Now she reclaims her identity to tell her story of trauma, transcendence, and the power of words. It was the perfect case, in many ways – there were eyewitnesses, Turner ran away, physical evidence was immediately secured. But her struggles with isolation and shame during the aftermath and the trial reveal the oppression victims face in even the best-case scenarios. Her story illuminates a culture biased to protect perpetrators, indicts a criminal justice system designed to fail the most vulnerable, and, ultimately, shines with the courage required to move through suffering and live a full and beautiful life.
5. Read any book written by an Asian author that’s not US-centric.
To the Warm Horizon by Jin-Young Choi
A group of Koreans are making their way across a disease-ravaged landscape—but to what end? To the Warm Horizon shows how in a post-apocalyptic world, humans will still seek purpose, kinship, and even intimacy. Focusing on two young women, Jina and Dori, who find love against all odds, Choi Jin-young creates a dystopia where people are trying to find direction after having their worlds turned upside down.
Lucidly translated from the Korean by Soje, this thoughtful yet gripping novel takes the reader on a journey through how people adjust, or fail to adjust, to catastrophe.
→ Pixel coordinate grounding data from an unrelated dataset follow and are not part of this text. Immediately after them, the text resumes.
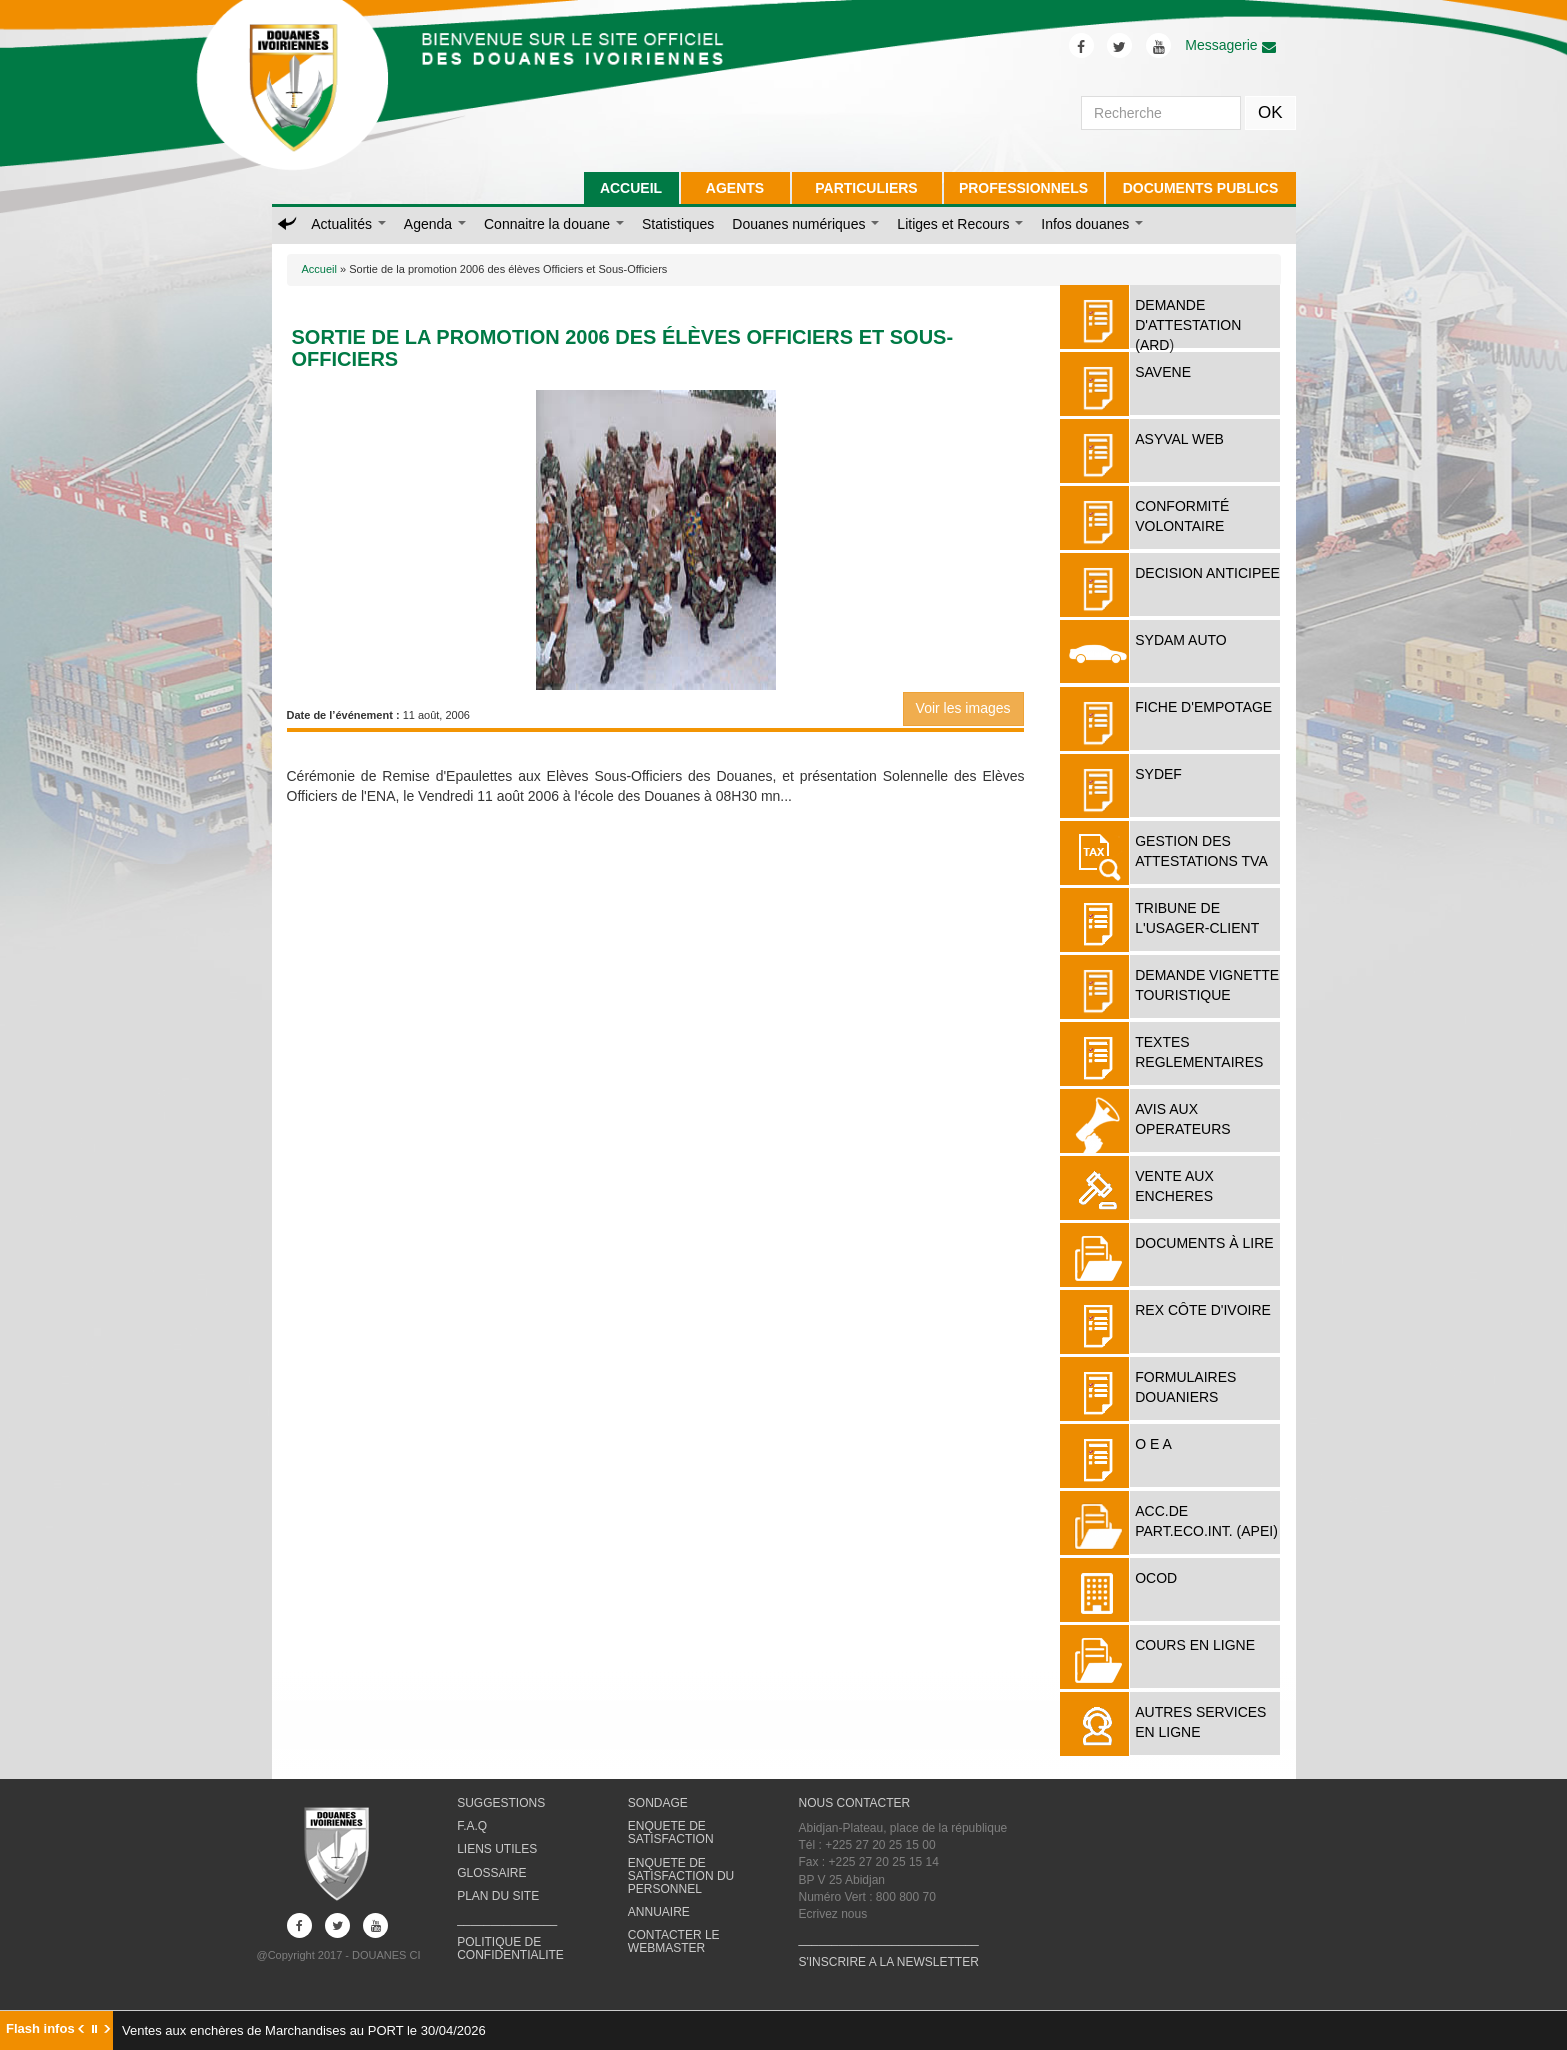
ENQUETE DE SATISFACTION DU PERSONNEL (681, 1876)
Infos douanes (1092, 224)
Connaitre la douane (554, 224)
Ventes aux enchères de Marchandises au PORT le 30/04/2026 (304, 2030)
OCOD (1156, 1578)
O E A (1153, 1444)
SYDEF (1158, 774)
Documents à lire (1204, 1243)
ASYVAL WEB (1179, 439)
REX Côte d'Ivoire (1203, 1310)
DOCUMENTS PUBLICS (1201, 188)
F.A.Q (472, 1826)
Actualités (348, 224)
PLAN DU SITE (498, 1896)
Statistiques (678, 224)
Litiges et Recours (960, 224)
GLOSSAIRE (491, 1873)
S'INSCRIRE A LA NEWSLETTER (888, 1962)
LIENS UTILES (497, 1849)
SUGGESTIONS (501, 1803)
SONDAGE (658, 1803)
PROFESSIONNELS (1023, 188)
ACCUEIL (631, 188)
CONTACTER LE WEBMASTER (674, 1941)
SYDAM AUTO (1181, 640)
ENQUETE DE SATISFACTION (671, 1832)
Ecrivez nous (832, 1914)
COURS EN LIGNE (1195, 1645)
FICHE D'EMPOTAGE (1203, 707)
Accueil (319, 269)
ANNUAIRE (659, 1912)
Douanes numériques (805, 224)
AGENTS (735, 188)
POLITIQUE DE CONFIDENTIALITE (510, 1948)
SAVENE (1163, 372)
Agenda (435, 224)
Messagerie (1230, 45)
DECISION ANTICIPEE (1207, 573)
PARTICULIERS (866, 188)
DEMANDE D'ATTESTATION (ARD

- The Ones We’re Meant to Find by Joan He
- Sorrowland by Rivers Solomon
- Cool for the Summer by Dahlia Adler
- Painting Time by Maylis de Kerangal
- How Do We Know We’re Doing It Right? by Pandora Sykes
- Madam by Phoebe Wynne
- In the Ravenous Dark by A.M. Strickland
- Hang the Moon by Alexandria Bellefleur
- Malibu Rising by Taylor Jenkins Reid
- Unbreak Your Heart by Katie Marsh
That concludes my May TBR. It is honestly just books I have commitments to this month. I really miss mood reading, but I hope to be able to again by the summertime. I will feel sooo satisfied once I am all caught up! Luckily, this is a selection I am excited to read.
Tell me your most anticipated read for May! Will you be taking part in the Asian Readathon?